Через 24 часа поместите чипы с адсорбированными оригами ДНК на перфорированную платформу в децикатор и поместите флакон, содержащий 10 миллилитров тетратрилсилового ортоцитата, с одной стороны чипов и флакон, содержащий 10 миллилитров гидроксида 25%аммония с другой стороны чипов. Затем загерметив камеру на 20-часовую инкубацию при комнатной температуре. В конце инкубации, кремниевая пленка диоксида будет сформирована на участках без структур оригами ДНК, создавая от 10 до 20 нанометров узорчатая маска с ДНК оригами формы отверстия.
Для реактивного ионового офорта диоксида кремния поместите чипы в реактивный ионный офорт и установите параметры травления, чтобы вытравить только два-пять манометров диоксида кремния, чтобы выявить аморфный слой кремния под отверстиями в маске диоксида кремния. Все параметры офорта должны быть оптимизированы для выбранных инструментов, так как правильные параметры зависят от типа оборудования и конкретной настройки. Возможно, потребоваться несколько итераций.
После запуска анозотропной программы офорта плазмы диоксида кремния, установите параметры травления, чтобы пробить 50 нанометровый аморфный кремниевый слой. Затем запустите программу офорта изотропной кремниевой плазмы. Для физического осаждения пара загрузите чипы в камеру испарения инструмента осаждения физического пара и выберите клей целевой металл.
Установите программу контроля толщины для целевого материала и толщины и запустите электронный луч, выравнивая луч к цели и увеличивая ток луча до тех пор, пока не будет достигнута скорость осаждения 0,05 нанометров в секунду. Затем испаряются до тех пор, пока окончательная толщина двух нанометров не будет достигнута. В конце испарения выберите второй целевой металл, не выветрая камеру и не прерывая процесс, и установите толщину.
Выровнять электронный луч к цели до тех пор, пока 0,05 нанометров в секунду осаждения ставка достигается до испарения до 20 нанометров толщина достигается.
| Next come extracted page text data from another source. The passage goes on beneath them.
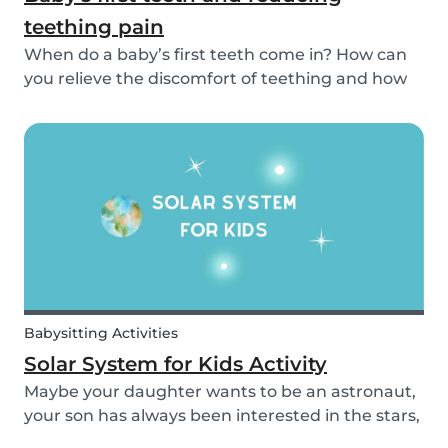
teething pain
When do a baby’s first teeth come in? How can
you relieve the discomfort of teething and how
long does it take for all of a baby’s teeth to come
in? You can read about everything from your
baby’s first teeth until their mouth is totally...
Babysitting Activities
Solar System for Kids Activity
Maybe your daughter wants to be an astronaut,
your son has always been interested in the stars,
or maybe this topic has come up in class and you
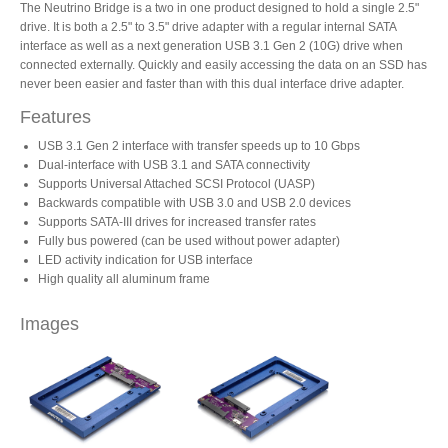
The Neutrino Bridge is a two in one product designed to hold a single 2.5"
drive. It is both a 2.5" to 3.5" drive adapter with a regular internal SATA
interface as well as a next generation USB 3.1 Gen 2 (10G) drive when
Product Reviews
connected externally. Quickly and easily accessing the data on an SSD has
never been easier and faster than with this dual interface drive adapter.
Features
Press Releases
USB 3.1 Gen 2 interface with transfer speeds up to 10 Gbps
Dual-interface with USB 3.1 and SATA connectivity
Supports Universal Attached SCSI Protocol (UASP)
Backwards compatible with USB 3.0 and USB 2.0 devices
Supports SATA-III drives for increased transfer rates
Testimonials
Fully bus powered (can be used without power adapter)
LED activity indication for USB interface
High quality all aluminum frame
Media Kit
Images
Announcements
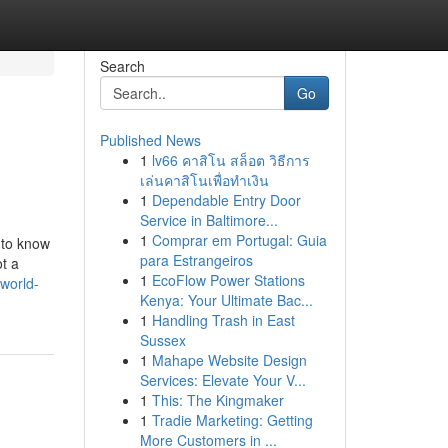
Search
Go
Published News
1
lv66 คาสิโน สล็อต วิธีการ
เล่นคาสิโนเพื่อทำเงิน
1
Dependable Entry Door
Service in Baltimore...
1
Comprar em Portugal: Guia
t to know
para Estrangeiros
ot a
1
EcoFlow Power Stations
world-
Kenya: Your Ultimate Bac...
1
Handling Trash in East
Sussex
1
Mahape Website Design
Services: Elevate Your V...
1
This: The Kingmaker
1
Tradie Marketing: Getting
More Customers in ...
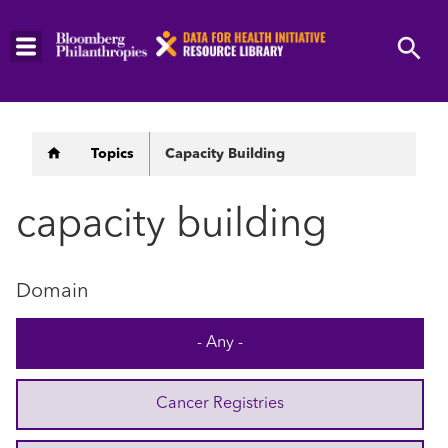
Skip
to
main
content
Breadcrumb
Topics
Capacity Building
capacity building
Domain
- Any -
Cancer Registries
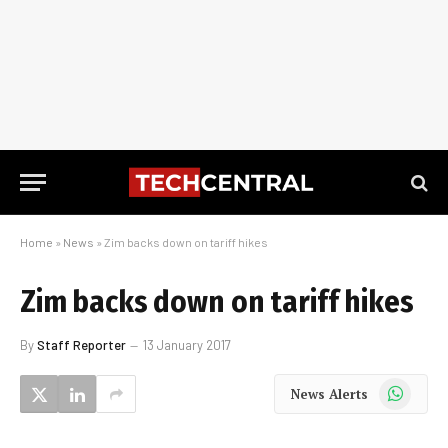
Home
»
News
»
Zim backs down on tariff hikes
Zim backs down on tariff hikes
By
Staff Reporter
13 January 2017
WhatsApp
News Alerts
Металлическая структура в форме ДНК оригами будет создана через отверстия для масок диоксида кремния общей высотой 22 нанометров. После вентиляции камеры удалите образцы.
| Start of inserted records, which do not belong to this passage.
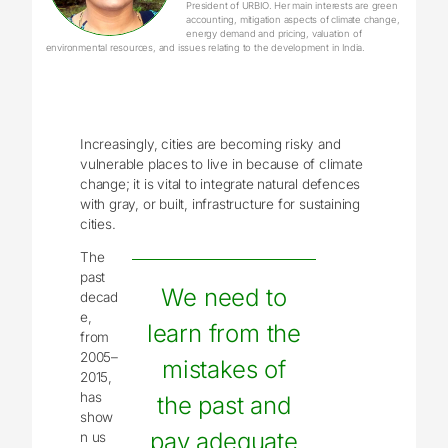
President of URBIO. Her main interests are green
accounting, mitigation aspects of climate change,
energy demand and pricing, valuation of
environmental resources, and issues relating to the development in India.
Increasingly, cities are becoming risky and
vulnerable places to live in because of climate
change; it is vital to integrate natural defences
with gray, or built, infrastructure for sustaining
cities.
The
past
We need to
decad
e,
learn from the
from
2005–
mistakes of
2015,
has
the past and
show
pay adequate
n us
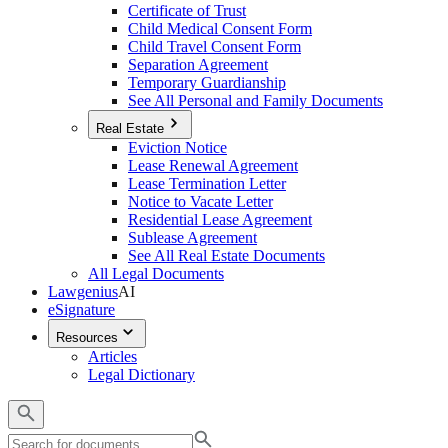
Certificate of Trust
Child Medical Consent Form
Child Travel Consent Form
Separation Agreement
Temporary Guardianship
See All Personal and Family Documents
Real Estate
Eviction Notice
Lease Renewal Agreement
Lease Termination Letter
Notice to Vacate Letter
Residential Lease Agreement
Sublease Agreement
See All Real Estate Documents
All Legal Documents
Lawgenius
AI
eSignature
Resources
Articles
Legal Dictionary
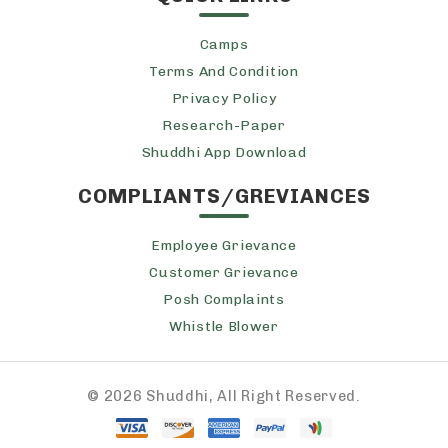
Camps
Terms And Condition
Privacy Policy
Research-Paper
Shuddhi App Download
COMPLIANTS/GREVIANCES
Employee Grievance
Customer Grievance
Posh Complaints
Whistle Blower
©
2026 Shuddhi, All Right Reserved.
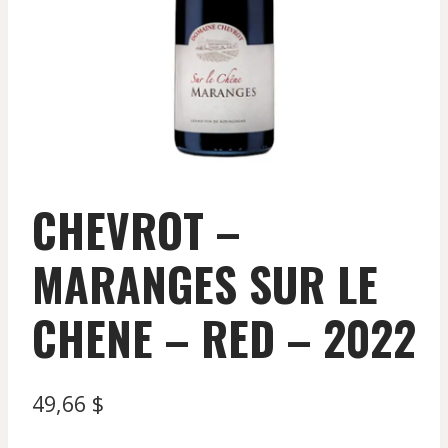
CHEVROT –
MARANGES SUR LE
CHENE – RED – 2022
49,66
$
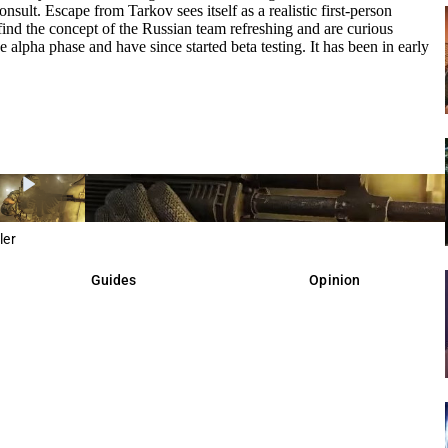
sult. Escape from Tarkov sees itself as a realistic first-person
nd the concept of the Russian team refreshing and are curious
 alpha phase and have since started beta testing. It has been in early
ler
Guides
Opinion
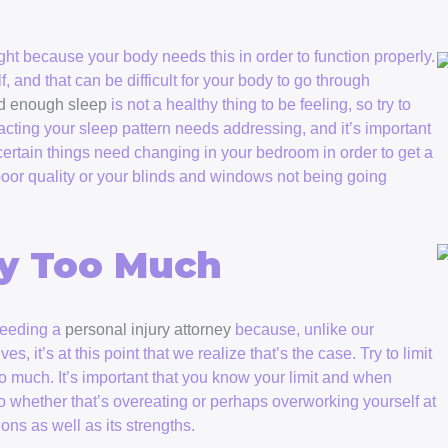
ight because your body needs this in order to function properly.
lf, and that can be difficult for your body to go through
d enough sleep
is not a healthy thing to be feeling, so try to
acting your sleep pattern needs addressing, and it’s important
t certain things need changing in your bedroom in order to get a
 poor quality or your blinds and windows not being going
dy Too Much
 needing a
personal injury attorney
because, unlike our
, it’s at this point that we realize that’s the case. Try to limit
oo much. It’s important that you know your limit and when
o whether that’s overeating or perhaps overworking yourself at
ons as well as its strengths.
Для подъема гидрофторной кислоты погрузите образцы в офорт на основе гидрофторной кислоты и используйте пластиковые пинцеты для мягкого перемешивания образцов. Подождите, пока слой диоксида кремния вытравить полностью и металлический слой, чтобы отделить до полоскания образцов с двойной дистиллированной воды и изопропанола. Затем высушите образцы потоком азота, как это было продемонстрировано.
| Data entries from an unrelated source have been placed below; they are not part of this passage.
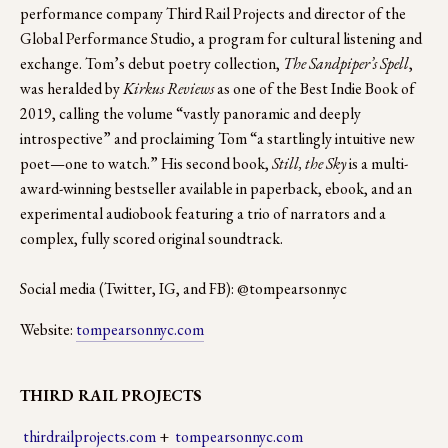
performance company Third Rail Projects and director of the 
Global Performance Studio, a program for cultural listening and 
exchange. Tom’s debut poetry collection, 
The Sandpiper’s Spell
, 
was heralded by 
Kirkus Reviews 
as one of the Best Indie Book of 
2019, calling the volume “vastly panoramic and deeply 
introspective” and proclaiming Tom “a startlingly intuitive new 
poet—one to watch.” His second book,
 Still, the Sky
 is a multi-
award-winning bestseller available in paperback, ebook, and an 
experimental audiobook featuring a trio of narrators and a 
complex, fully scored original soundtrack.
Social media (Twitter, IG, and FB): @tompearsonnyc
Website: 
tompearsonnyc.com
THIRD RAIL PROJECTS
thirdrailprojects.com
 +  
tompearsonnyc.com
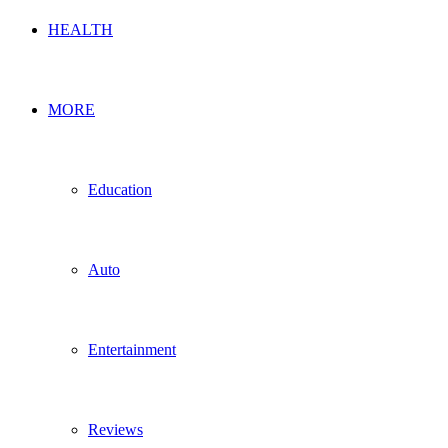
HEALTH
MORE
Education
Auto
Entertainment
Reviews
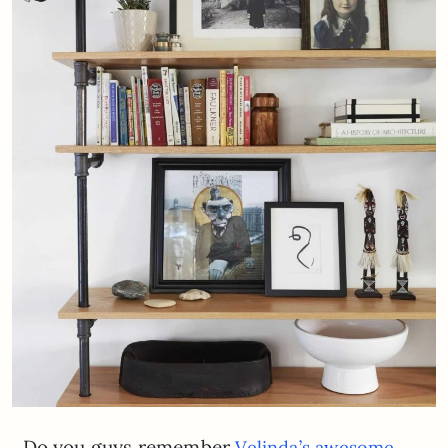
Do you guys remember
Velinda’s awesome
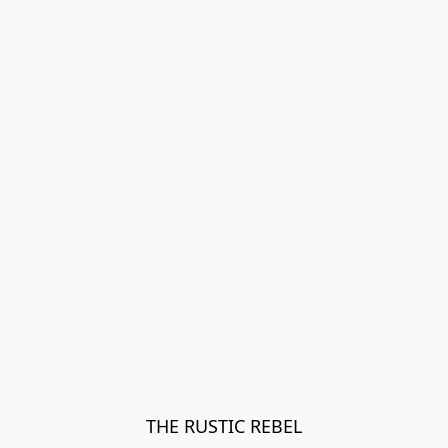
THE RUSTIC REBEL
Для реактивного ионового офорта оставшегося аморфного кремния поместите чипы в реактивный ионный офортный инструмент и установите параметры травления для удаления всех 50 нанометров аморфного кремния. Вы запустите аморикофобную программу офорта кремниевой плазмы, чтобы удалить оставшийся аморфный кремний. Затем удалите образцы из реактивного ионное травления оборудования и храните их в покрытом контейнере.
Электрофорез агарозного геля и атомная силовая микроскопия могут быть использованы для анализа складывания оригами ДНК и качества очистки полиэтиленгликоль. Здесь показаны репрезентативные изображения атомной микроскопии силы после роста маск диоксида кремния. В то время как на этих изображениях можно наблюдать сканирование электронной микроскопии конечных металлических наноструктур.
На этих графиках была проанализирована оптическая функциональность металлических наноструктур, шаблонированных ДНК-оригами галстука-бабочки. Рост маски диоксида кремния имеет решающее значение для процесса и довольно чувствителен к влажности и реактивности TEOS. Поэтому эти параметры должны тщательно контролироваться для воспроизводимости.
Если техника оригами ДНК будет в дальнейшем сочетаться с хорошо упорядоченными образцами ДНК, это может проложить путь для изготовления метаматериалов и поверхностей в видимом диапазоне длин волн.